Não fossem os textos das duas mulheres —que falam sobre os silêncios que encobrem crimes com essas características —, o leitor da Folha talvez nem tivesse conhecimento das gravíssimas acusações.

Publicada na quarta-feira (15), a reportagem da Agência Pública diz que Samuel Klein teria, durante décadas, mantido um esquema de aliciamento também de menores para a prática de exploração sexual, inclusive dentro da sede da empresa, em São Caetano do Sul (SP).

Em troca dos encontros, Klein ofereceria dinheiro e outros presentes, de cestas básicas a carros, passando por produtos das lojas da varejista.

Diretor, editor e repórter da Agência Pública, Thiago Domenici conta à coluna que a apuração durou quatro meses e foi tocada por seis repórteres, a partir de uma dica recebida sobre a história de Saul Klein, o filho de Samuel acusado de crimes sexuais por mais de 30 mulheres.

Curiosamente, as suspeitas sobre o filho, negadas por seus advogados, foram reveladas pela Folha, em reportagem de Mônica Bergamo publicada em dezembro de 2020.

O diretor da Pública diz que, em poucos dias, encontraram mais de dez processos contra Samuel Klein por danos morais em razão de abusos sexuais. Segundo ele, se todas as mulheres procuradas pela Pública tivessem topado falar, seriam ao menos 30 depoimentos para averiguar. Foram dez, sendo que três delas concordaram em ter o nome divulgado.

No total, 35 pessoas foram ouvidas, entre supostas vítimas, advogados, ex-funcionários, vizinhos e até taxista.

Além de processos judiciais e inquéritos policiais, há documentos, fotos e vídeos de festas, bem como gravações em áudio, que englobam fatos ocorridos pelo menos entre 1989 e 2010 (com Klein já perto dos 90 anos).

A despeito de grande circulação em redes sociais, repercussão em veículos como Nexo, El País e revistas como Marie Claire e Claudia, além de artigos de opinião publicados (todos escritos por mulheres, segundo Domenici), grandes veículos ignoraram a história.

Ao contrário do que costuma acontecer em casos dessa dimensão, a grande imprensa não investigou, não repercutiu nem republicou o material.

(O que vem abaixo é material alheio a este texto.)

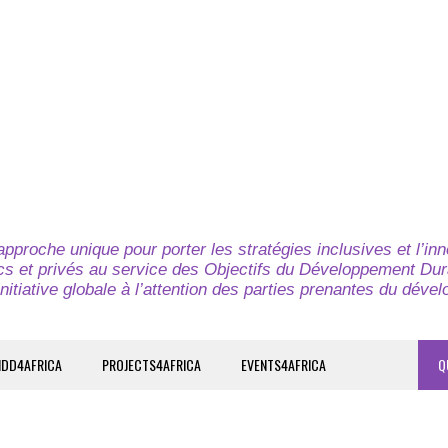
pproche unique pour porter les stratégies inclusives et l’in
cs et privés au service des Objectifs du Développement Dur
nitiative globale à l’attention des parties prenantes du déve
IDD4AFRICA
PROJECTS4AFRICA
EVENTS4AFRICA
Q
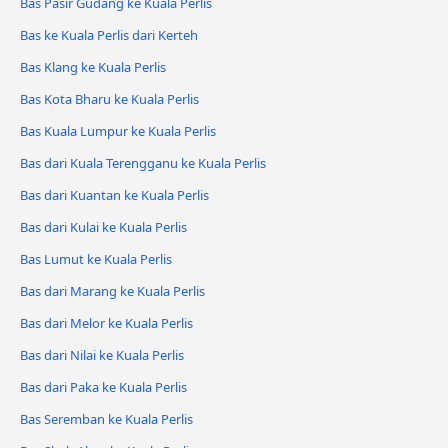
Bas Pasir Gudang ke Kuala Perlis
Bas ke Kuala Perlis dari Kerteh
Bas Klang ke Kuala Perlis
Bas Kota Bharu ke Kuala Perlis
Bas Kuala Lumpur ke Kuala Perlis
Bas dari Kuala Terengganu ke Kuala Perlis
Bas dari Kuantan ke Kuala Perlis
Bas dari Kulai ke Kuala Perlis
Bas Lumut ke Kuala Perlis
Bas dari Marang ke Kuala Perlis
Bas dari Melor ke Kuala Perlis
Bas dari Nilai ke Kuala Perlis
Bas dari Paka ke Kuala Perlis
Bas Seremban ke Kuala Perlis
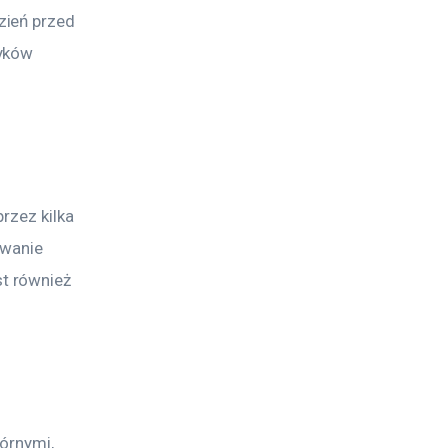
ień przed 
yków 
rzez kilka 
owanie 
t również 
órnymi, 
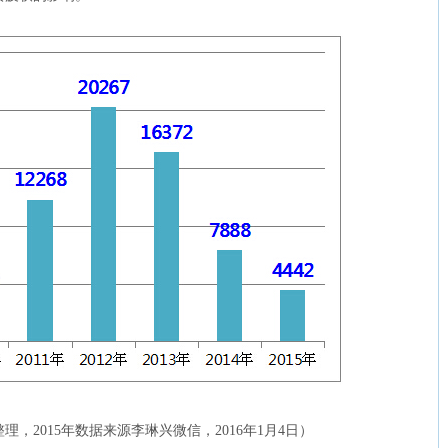
，2015年数据来源李琳兴微信，2016年1月4日）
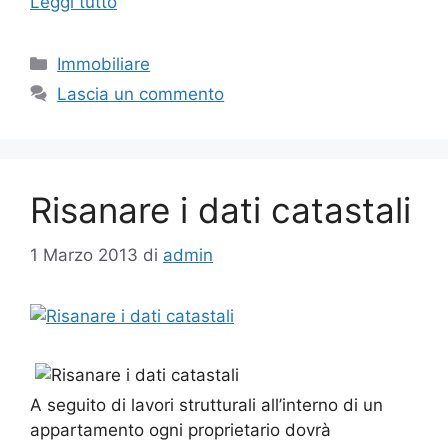
Leggi tutto
Categorie
Immobiliare
Lascia un commento
Risanare i dati catastali
1 Marzo 2013
di
admin
A seguito di lavori strutturali all’interno di un
appartamento ogni proprietario dovrà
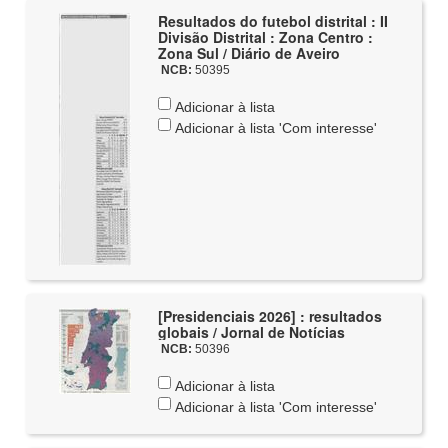
Resultados do futebol distrital : II
Divisão Distrital : Zona Centro :
Zona Sul / Diário de Aveiro
NCB:
50395
Adicionar à lista
Adicionar à lista 'Com interesse'
[Presidenciais 2026] : resultados
globais / Jornal de Notícias
NCB:
50396
Adicionar à lista
Adicionar à lista 'Com interesse'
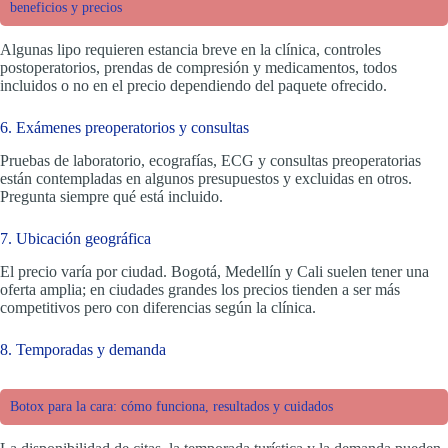
beneficios y precios
Algunas lipo requieren estancia breve en la clínica, controles
postoperatorios, prendas de compresión y medicamentos, todos
incluidos o no en el precio dependiendo del paquete ofrecido.
6. Exámenes preoperatorios y consultas
Pruebas de laboratorio, ecografías, ECG y consultas preoperatorias
están contempladas en algunos presupuestos y excluidas en otros.
Pregunta siempre qué está incluido.
7. Ubicación geográfica
El precio varía por ciudad. Bogotá, Medellín y Cali suelen tener una
oferta amplia; en ciudades grandes los precios tienden a ser más
competitivos pero con diferencias según la clínica.
8. Temporadas y demanda
Botox para la cara: cómo funciona, resultados y cuidados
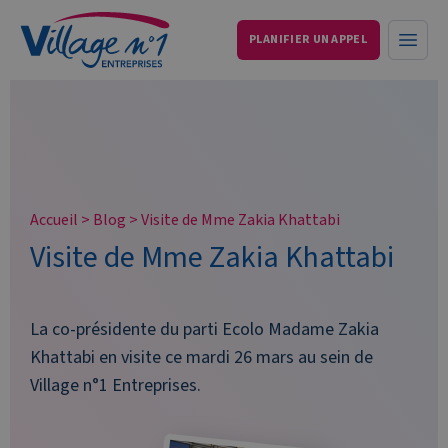
PLANIFIER UN APPEL
Services aux entreprises et particuliers
Ouvri
Accueil
>
Blog
>
Visite de Mme Zakia Khattabi
Visite de Mme Zakia Khattabi
La co-présidente du parti Ecolo Madame Zakia
Khattabi en visite ce mardi 26 mars au sein de
Village n°1 Entreprises.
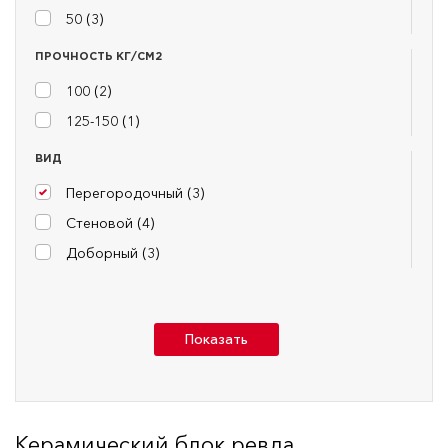
50 (
3
)
ПРОЧНОСТЬ КГ/СМ2
100 (
2
)
125-150 (
1
)
ВИД
Перегородочный (
3
)
Стеновой (
4
)
Доборный (
3
)
Показать
Керамический блок ревда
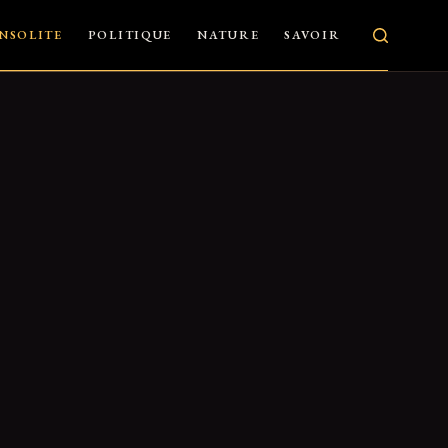
INSOLITE
POLITIQUE
NATURE
SAVOIR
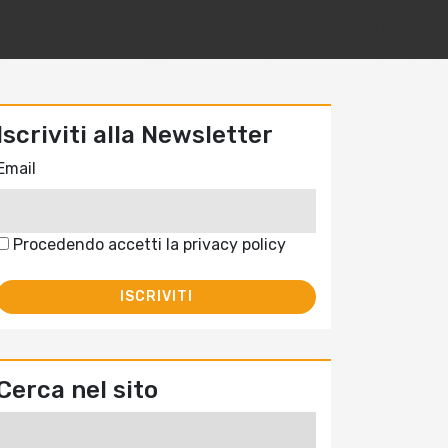
Iscriviti alla Newsletter
Email
Procedendo accetti la privacy policy
Cerca nel sito
Ricerca
per:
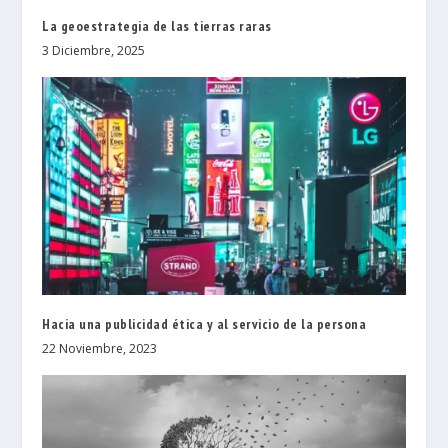
La geoestrategia de las tierras raras
3 Diciembre, 2025
Hacia una publicidad ética y al servicio de la persona
22 Noviembre, 2023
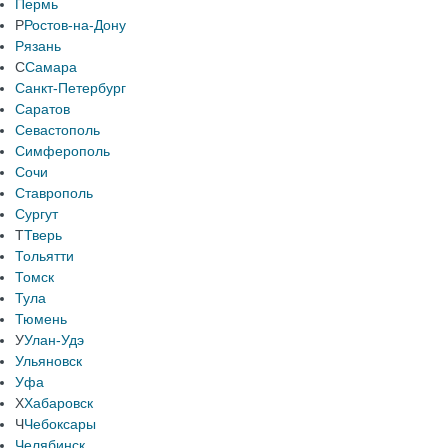
Пермь
Р
Ростов-на-Дону
Рязань
С
Самара
Санкт-Петербург
Саратов
Севастополь
Симферополь
Сочи
Ставрополь
Сургут
Т
Тверь
Тольятти
Томск
Тула
Тюмень
У
Улан-Удэ
Ульяновск
Уфа
Х
Хабаровск
Ч
Чебоксары
Челябинск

“Dos grandes veículos, incluindo canais de televisão, ninguém falou do assunto até o momento [23 de abril] na sua cobertura diária. Na nossa percepção, a revelação não ganhou repercussão nacional pela falta de cobertura noticiosa”, diz o diretor da Pública.

No caso da Folha, a postura chama ainda mais a atenção porque o jornal tem uma parceria com a Agência Pública e, se quisesse, poderia ter publicado a íntegra da reportagem.

Roberto Dias, secretário de Redação, diz que considera de interesse público as informações relatadas pela Agência Pública. “Debatemos o caso e decidimos efetuar apuração própria sobre esse assunto, diante das possíveis imputações criminais envolvidas.”

Porém, em uma busca rápida por reportagens da Pública na Folha, é possível encontrar textos da agência que envolviam, inclusive, imputações criminais.

Uma das matérias, publicada em agosto de 2020, revelava uma série de abusos sexuais de crianças em Minas Gerais.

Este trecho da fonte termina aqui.